Scotland Yard probes London mayor s Iraqi cigar case
Scotland Yard has seized a red, leather cigar case from London's mayor in order to investigate whether it is a looted Iraqi artifact, officials said Tuesday.
Boris Johnson said he found the case five years ago in the bombed-out home of former Iraqi deputy premier Tariq Aziz while in the country as a reporter.
He spotted the case peeking out from beneath a piece of plywood when he was brought to see what looters had done to the villas of Saddam Hussein's regime, Johnson wrote in a column published Tuesday in the British newspaper the Daily Telegraph.
"The circumstances in which I came by this object were so morally ambiguous that I cannot quite think of it as theft," the London mayor writes.
The city's police force confirmed Tuesday that it is investigating the cigar case because it is "believed to be a piece of Iraqi cultural property."
Under the UN resolution adopted in the UK in 2003, anyone possessing Iraqi cultural property must hand it over to the police and failure to do so is considered an offence unless there is proof the person was unaware the property was illegally removed from Iraq.
Johnson said he handed over the red, leather, coarsely stitched case to police on Monday, but called the investigation "ludicrous" and a waste of money.
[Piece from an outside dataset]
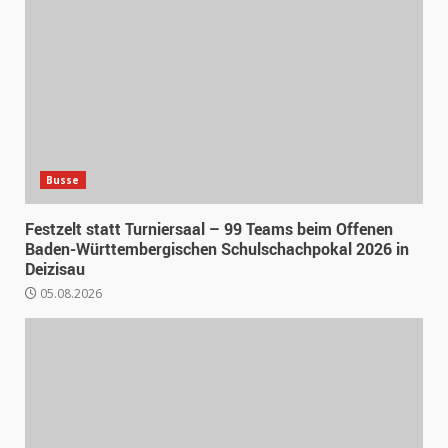
Busse
Festzelt statt Turniersaal – 99 Teams beim Offenen
Baden-Württembergischen Schulschachpokal 2026 in
Deizisau
05.08.2026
He also said he has received a letter from Aziz's lawyers saying the former Iraqi politician wanted Johnson to consider the cigar case a gift.
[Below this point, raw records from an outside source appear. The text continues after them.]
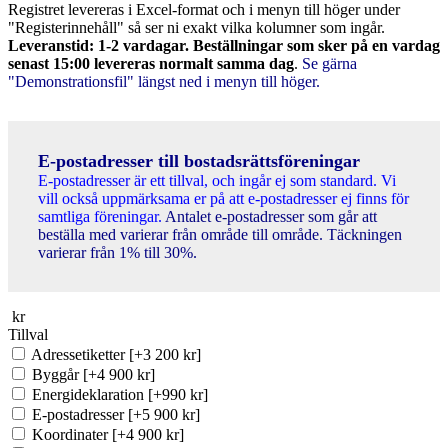
Registret levereras i Excel-format och i menyn till höger under
"Registerinnehåll" så ser ni exakt vilka kolumner som ingår.
Leveranstid: 1-2 vardagar. Beställningar som sker på en vardag
senast 15:00 levereras normalt samma dag
.
Se gärna
"Demonstrationsfil" längst ned i menyn till höger.
E-postadresser till bostadsrättsföreningar
E-postadresser är ett tillval, och ingår ej som standard. Vi
vill också uppmärksama er på att e-postadresser ej finns för
samtliga föreningar.
Antalet e-postadresser som går att
beställa med varierar från område till område. Täckningen
varierar från 1% till 30%.
kr
Tillval
Adressetiketter
[+3 200 kr]
Byggår
[+4 900 kr]
Energideklaration
[+990 kr]
E-postadresser
[+5 900 kr]
Koordinater
[+4 900 kr]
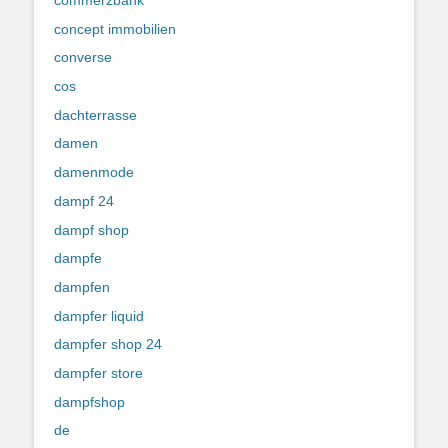
commerzbank
concept immobilien
converse
cos
dachterrasse
damen
damenmode
dampf 24
dampf shop
dampfe
dampfen
dampfer liquid
dampfer shop 24
dampfer store
dampfshop
de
Mayor accuses Labour Party of triggering probe
Aziz, who is fluent in English, was the public face of Saddam's totalitarian regime and the only Christian among his mostly Sunni Muslim circle.
He surrendered to U.S. forces in April 2003 shortly after the invasion and has been in custody since under charges related to the execution of dozens of merchants in 1992.
Johnson, a Conservative politician who has also worked as a journalist and TV quiz-show host, accused members of Britain's governing Labour Party of triggering the investigation.
Johnson wrote a newspaper article about the cigar case back in May 2003.
Labour Party lawmaker Steve Pound questioned Johnson's pledge to be tough on crime when he is being investigated for "pilfering."
"Boris has been banging on from day one about zero tolerance, but zero tolerance seems to be a selective concept," Pound said.
Johnson ousted the Labour Party's Ken Livingstone in the mayoral election last month.